Rd Berly Rizki Natakusumah, dianugerahkan gelar Gusti Pangeran Prawiraningrat dan Risti Yuni Lestari sebagai Kanjeng Raden Ayu Prawiraningrat.
Anuregah bangsawan tersebut, diserahkan oleh Sultan Cevi Yusuf Isnendar Al-Banjari, Raja Kebudayaan Banjar Kalimantan di Kraton Majapahit Jakarta.

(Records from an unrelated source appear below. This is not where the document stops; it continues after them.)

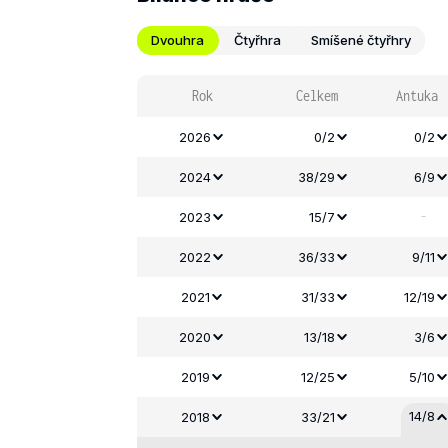
Dvouhra
Čtyřhra
Smíšené čtyřhry
Rok
Celkem
Antuka
2026
0/2
0/2
2024
38/29
6/9
-
2023
15/7
2022
36/33
9/11
2021
31/33
12/19
2020
13/18
3/6
2019
12/25
5/10
14/8
2018
33/21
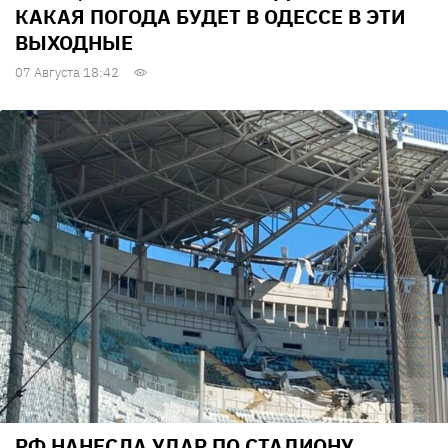
КАКАЯ ПОГОДА БУДЕТ В ОДЕССЕ В ЭТИ
ВЫХОДНЫЕ
07 Августа 18:42
РФ НАНЕСЛА УДАР ПО СТАДИОНУ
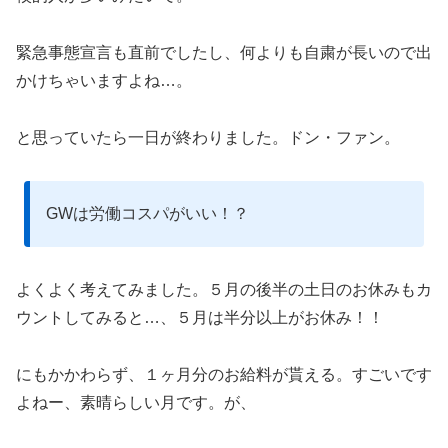
緊急事態宣言も直前でしたし、何よりも自粛が長いので出
かけちゃいますよね…。
と思っていたら一日が終わりました。ドン・ファン。
GWは労働コスパがいい！？
よくよく考えてみました。５月の後半の土日のお休みもカ
ウントしてみると…、５月は半分以上がお休み！！
にもかかわらず、１ヶ月分のお給料が貰える。すごいです
よねー、素晴らしい月です。が、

Mengenakan pakaian adat replika dari masa Kerajaan Majapahit zaman dulu, Pangeran Cevi didampingi sang istri dikawal oleh Putra Putri Sekar Kedaton menyerahkan gelar bangsawan untuk keduanya.
Menurut pangeran Cevi, gelar itu nantinya akan resmi dicatat oleh negara serta dapat dicantumkan ke dalam KTP Paspor setelah melakukan pelaporan ke Disdukcapil setempat.
“Gelar kebangsawanan ini mengikuti kaidah Majapahit. Pemberian gelar ini nanti resmi dicatat negara. Gelar kawa bisa dipakai di KTP dan Paspor imbah setelah daftar di dukcapil,” sambungnya.
Pada acara itu, tamu undangan yang hadir berasal dari sejumlah kalangan pejabat negara Indonesia hingga pejabat luar negeri.
Diketahui berdasarkan sejarah, Kesultanan Banjar memiliki keterkaitan erat dengan Kerajaan Majapahit.
Hubungan tersebut tidak dapat dipisahkan dari masa lampau, termasuk garis keturunan Sultan Suryansyah yang merupakan salah satu cucu dari Raja Brawijaya .
Keberadaan Raja Kebudayaan Banjar Kalimantan di Keraton Majapahit, tidak terlepas dari kondisi Keraton Banjar yang dibumihanguskan oleh Belanda pada Juni 1860, hingga kini pun belum dibangun kembali.
Atas kepedulian Jenderal TNI (Purn) Prof. Dr. Abdullah Mahmud Hendropriyono, kesultanan Banjar untuk sementara bertempat di Keraton Majapahit Jakarta yang juga telah menyerahkan data-data keabsahan Raja Kebudayaan Banjar Kalimantan kepada Kementerian Kebudayaan.
Berdasarkan proses tersebut, penobatan Raja Kebudayaan Banjar Kalimantan dilaksanakan pada Mei 2025.
Pemberian gelar kebangsawanan ini dikaitkan dengan nilai-nilai budaya masa lalu, di mana prosesi penting seperti pernikahan dilaksanakan di kediaman resmi sebagai simbol kehormatan.